Fahmy Radhi, Pengamat Ekonomi Energi UGM dan Mantan Angota Tim Anti Mafia Migas, menyebutkan pelunasan transaksi senilai US$3,85 miliar atau setara Rp55,8 triliun oleh Inalum kepada Freeport McMoRan menandai secara resmi dan syah bagi Indonesia untuk menguasai mayoritas 51 % PT Freeport Indonesia (PT FI), setelah 51 tahun Freeport McMoRan menguasai 90,4% PT FI.
Sejak 1971 hingga November 2018 Indonesia hanya menguasai minoritas saham PT FI sebesar 9,6% saja.
Fahmy menjelaskan transaksi senilai US$ 3,85 miliar itu bukanlah untuk membeli tambang milik bangsa Indonesia sendiri, melainkan untuk membeli saham Freeport McMoRan di PT FI, yang kala itu menguasai mayoritas 90,4%.
"Berdasaarkan perjanjian Kontrak Karya (KK) antara Pemerintah Indonesia dengan Freeport McMoRan (G2B) generasi kedua yang ditandatangani Pemerintahan Orde Baru pada 1997, PT FI diberikan hak untuk melakukan eksplorasi dan eksploitasi Tambang Grasberg di Bumi Papua, yang akan berakhir pada 2021. Sebagai imbalannya, Pemerintah Indonesia memperoleh saham sebesar 9,6%, royalty antara 1%-3%, dan pajak," ujarnya.
Fahmy menambahkan sebagai pemilik pertambangan, saat itu pendapatan Pemerintah Indonesia jauh lebih kecil ketimbang pendapatan Freeport McMoRan.

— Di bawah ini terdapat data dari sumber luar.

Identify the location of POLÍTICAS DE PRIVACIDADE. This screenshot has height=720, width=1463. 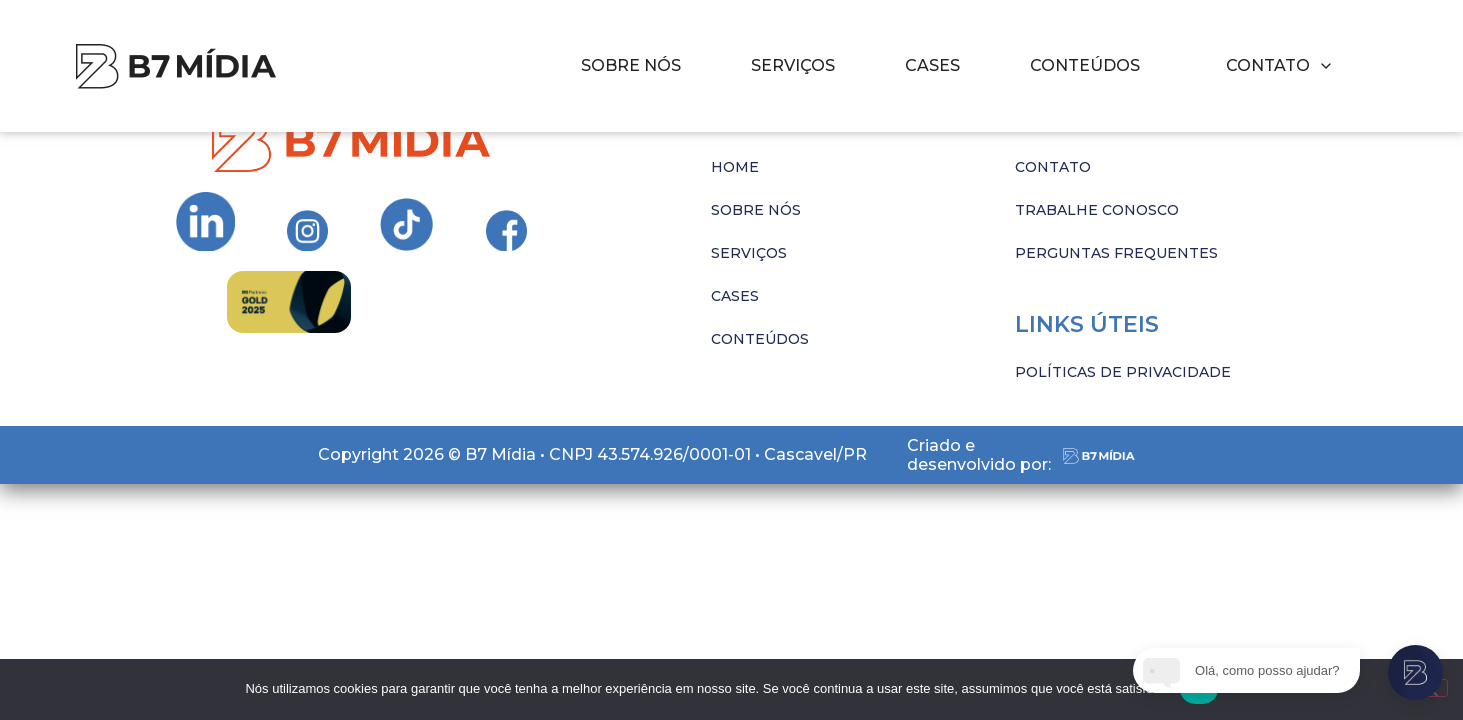
(1123, 372).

"Pendapatan dari deviden dengan porsi kepemilikan saham yang jauh lebih kecil, itu pun sering kali deviden tidak dibagikan dengan alasan laba ditahan. Demikian juga dengan perolehan dari royalty dan pajak yang diterima Pemerintah Indonesia masih sangat kecil,"ujar Fahmy dalam pernyataan tertulisnya, diterima Minggu (23/12/2018).
Ia menambahkan bahwa perolehan pendapatan dari deviden, royalty dan pajak yang masih sangat kecil itu lantaran Pemerintah Indonesia hanya menguasai saham minoritas sebesar 9,6%.
"Oleh karena itu, Pemerintahan Jokowi-JK sejak awal sudah bertekat untuk menguasai mayoritas 51% saham PT FI agar pendapatan yang diterima bisa jauh lebih besar," tambah Fahmy.
Ia menggambarkan setelah melalui proses perundingan yang panjang dan alot, Freeport dan Pemerintah akhirnya menyepakati perubahan kontrak karya (KK) menjadi Izin Usaha Pertambangan Khusus (IUPK). Dalam hal ini terdapat tiga syarat yakni smelterisaasi, Divestasi 51% Saham Freeport, dan pendapatan yang lebih besar dari Royalty dan Pajak.
Momen Divestasi
Fahmy menggambarkan mengapa pengambilalihan saham Freeport tidak dilakukan saat KK berakhir pada 2021.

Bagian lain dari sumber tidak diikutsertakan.